About Confidence Interval

Confidence Interval Applies Only On Sample Data

The concept of Confidence Interval (CI) only applies when you are dealing with sample data and not the full population of data. Please note that when you are analyzing anything with full population of data, confidence interval becomes redundant.

In fact CI calculated from a sample tells the confidence level about the population from which the sample was drawn.

Probably the most often used descriptive statistic is the mean. The mean is a particularly informative measure of the "central tendency" of the variable if it is reported along with its confidence intervals. As mentioned earlier, usually we are interested in statistics (such as the mean) from our sample only to the extent to which they can infer information about the population. The confidence interval for the mean gives us a range of values around the mean where we expect the "true" (population) mean is located. For example, if the mean in your sample is 23, and the lower and upper limits of the p=.05 confidence interval are 19 and 27 respectively, then you can conclude that there is a 95% probability that the population mean is greater than 19 and lower than 27.

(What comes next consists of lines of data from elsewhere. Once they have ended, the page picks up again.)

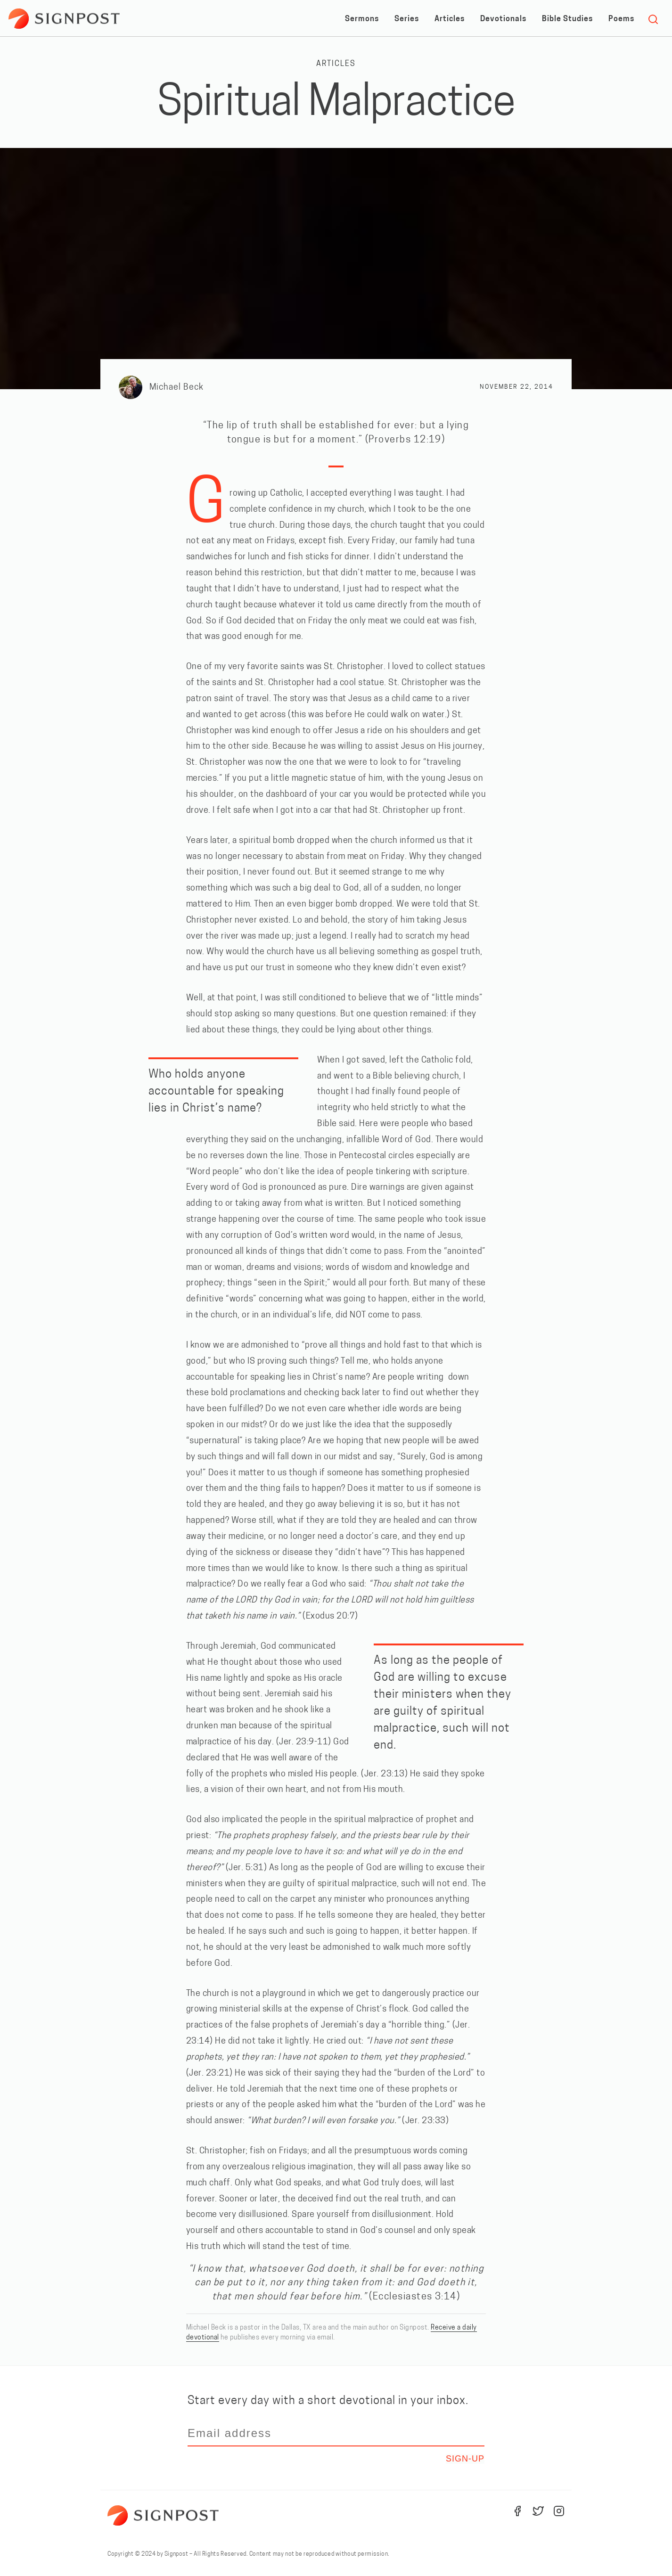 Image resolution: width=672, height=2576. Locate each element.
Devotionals (503, 19)
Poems (621, 19)
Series (406, 19)
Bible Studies (567, 19)
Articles (449, 19)
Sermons (362, 19)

P-Level & Confidence Interval

If you set the p-level to a smaller value, then the interval would become wider thereby increasing the "certainty" of the estimate, and vice versa; as we all know from the weather forecast, the more "vague" the prediction (i.e., wider the confidence interval), the more likely it will materialize. Note that the width of the confidence interval depends on the sample size and on the variation of data values. The larger the sample size, the more reliable it’s mean. The larger the variation, the less reliable the mean.

The calculation of confidence intervals is based on the assumption that the variable is normally distributed in the population. The estimate may not be valid if this assumption is not met, unless the sample size is large, say n=100 or more.

When you compute a confidence interval, you compute the mean of a sample in order to estimate the mean of the population. Clearly, if you already knew the population mean, there would be no need for a confidence interval. However, to explain how confidence intervals are constructed, we are going to work backwards and begin by assuming characteristics of the population. Then we will show how sample data can be used to construct a confidence interval.

Variance & Confidence Interval

When the variance is not known but has to be estimated from sample data you should use the t distribution rather than the normal distribution. When the sample size is large, say 100 or above, the t distribution is very similar to the standard normal distribution. However, with smaller sample sizes, the t distribution is leptokurtic, which means it has relatively more scores in its tails than does the normal distribution. As a result, you have to extend farther from the mean to contain a given proportion of the area.

More generally, the formula for the 95% confidence interval on the mean is:

Lower limit = M - (tCL)(sm)

Upper limit = M + (tCL)(sm)

where M is the sample mean, tCL is the t for the confidence level desired (0.95 as an example), and sm is the estimated standard error of the mean.